DATA SUPPLIED:
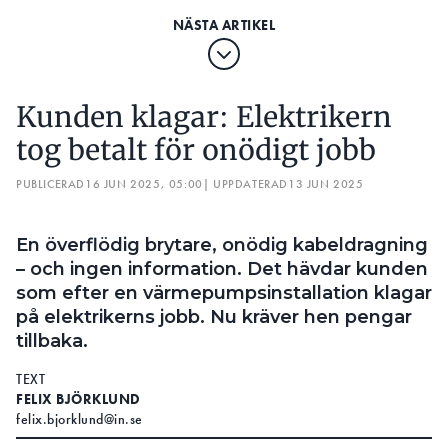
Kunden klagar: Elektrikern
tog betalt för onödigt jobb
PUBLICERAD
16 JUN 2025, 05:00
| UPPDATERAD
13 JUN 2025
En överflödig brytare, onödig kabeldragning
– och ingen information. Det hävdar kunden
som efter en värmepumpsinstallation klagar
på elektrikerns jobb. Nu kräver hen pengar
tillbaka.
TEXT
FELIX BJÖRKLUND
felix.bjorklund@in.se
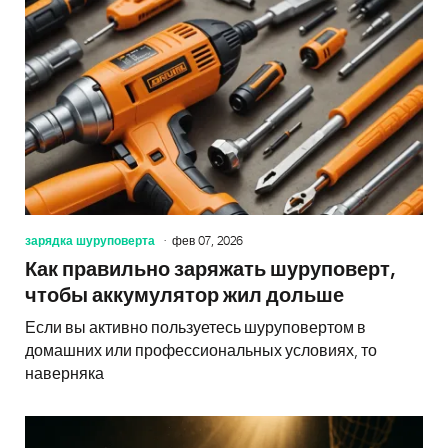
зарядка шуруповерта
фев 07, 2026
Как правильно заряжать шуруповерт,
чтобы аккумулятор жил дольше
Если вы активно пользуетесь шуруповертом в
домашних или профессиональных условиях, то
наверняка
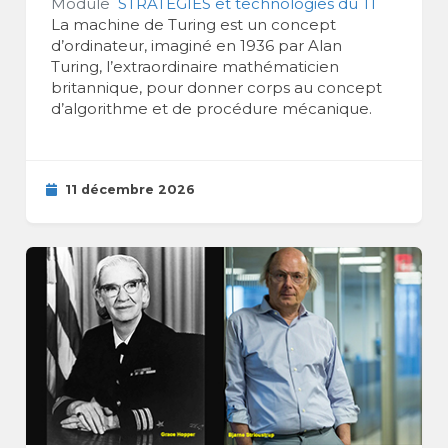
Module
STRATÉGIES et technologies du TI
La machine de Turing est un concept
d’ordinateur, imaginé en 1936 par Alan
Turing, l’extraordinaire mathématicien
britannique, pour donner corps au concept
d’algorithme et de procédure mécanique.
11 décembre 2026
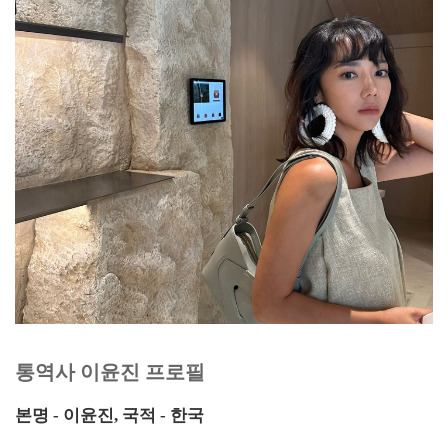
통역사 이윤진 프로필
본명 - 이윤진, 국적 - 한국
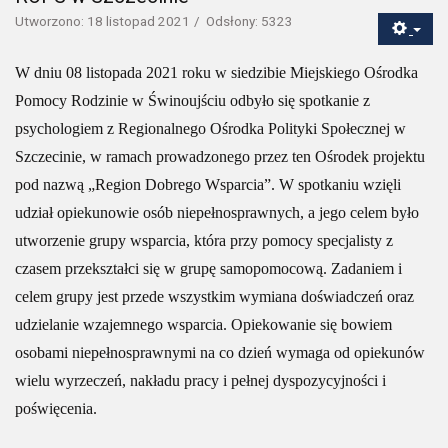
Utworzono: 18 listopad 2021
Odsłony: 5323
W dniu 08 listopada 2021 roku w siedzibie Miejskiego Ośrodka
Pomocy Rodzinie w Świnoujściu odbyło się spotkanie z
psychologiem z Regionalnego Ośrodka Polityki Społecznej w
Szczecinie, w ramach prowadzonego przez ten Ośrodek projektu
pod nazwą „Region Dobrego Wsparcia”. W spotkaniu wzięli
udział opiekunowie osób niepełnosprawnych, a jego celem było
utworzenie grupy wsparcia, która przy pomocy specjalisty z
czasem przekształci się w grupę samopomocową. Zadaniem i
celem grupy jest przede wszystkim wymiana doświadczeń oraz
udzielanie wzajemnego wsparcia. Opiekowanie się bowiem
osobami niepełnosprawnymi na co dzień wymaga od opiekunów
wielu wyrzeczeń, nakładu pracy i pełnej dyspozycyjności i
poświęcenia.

EXERCISE DIRECTIONS: Every line above is to be reproduced verbatim, and the pictures are to be omitted.

TASK ANSWER:
Kunden klagar: Elektrikern
tog betalt för onödigt jobb
PUBLICERAD
16 JUN 2025, 05:00
| UPPDATERAD
13 JUN 2025
En överflödig brytare, onödig kabeldragning
– och ingen information. Det hävdar kunden
som efter en värmepumpsinstallation klagar
på elektrikerns jobb. Nu kräver hen pengar
tillbaka.
TEXT
FELIX BJÖRKLUND
felix.bjorklund@in.se
зарядка шуруповерта
фев 07, 2026
Как правильно заряжать шуруповерт,
чтобы аккумулятор жил дольше
Если вы активно пользуетесь шуруповертом в
домашних или профессиональных условиях, то
наверняка
Module
STRATÉGIES et technologies du TI
La machine de Turing est un concept
d’ordinateur, imaginé en 1936 par Alan
Turing, l’extraordinaire mathématicien
britannique, pour donner corps au concept
d’algorithme et de procédure mécanique.
11 décembre 2026
통역사 이윤진 프로필
본명 - 이윤진, 국적 - 한국
Utworzono: 18 listopad 2021
Odsłony: 5323
W dniu 08 listopada 2021 roku w siedzibie Miejskiego Ośrodka
Pomocy Rodzinie w Świnoujściu odbyło się spotkanie z
psychologiem z Regionalnego Ośrodka Polityki Społecznej w
Szczecinie, w ramach prowadzonego przez ten Ośrodek projektu
pod nazwą „Region Dobrego Wsparcia”. W spotkaniu wzięli
udział opiekunowie osób niepełnosprawnych, a jego celem było
utworzenie grupy wsparcia, która przy pomocy specjalisty z
czasem przekształci się w grupę samopomocową. Zadaniem i
celem grupy jest przede wszystkim wymiana doświadczeń oraz
udzielanie wzajemnego wsparcia. Opiekowanie się bowiem
osobami niepełnosprawnymi na co dzień wymaga od opiekunów
wielu wyrzeczeń, nakładu pracy i pełnej dyspozycyjności i
poświęcenia.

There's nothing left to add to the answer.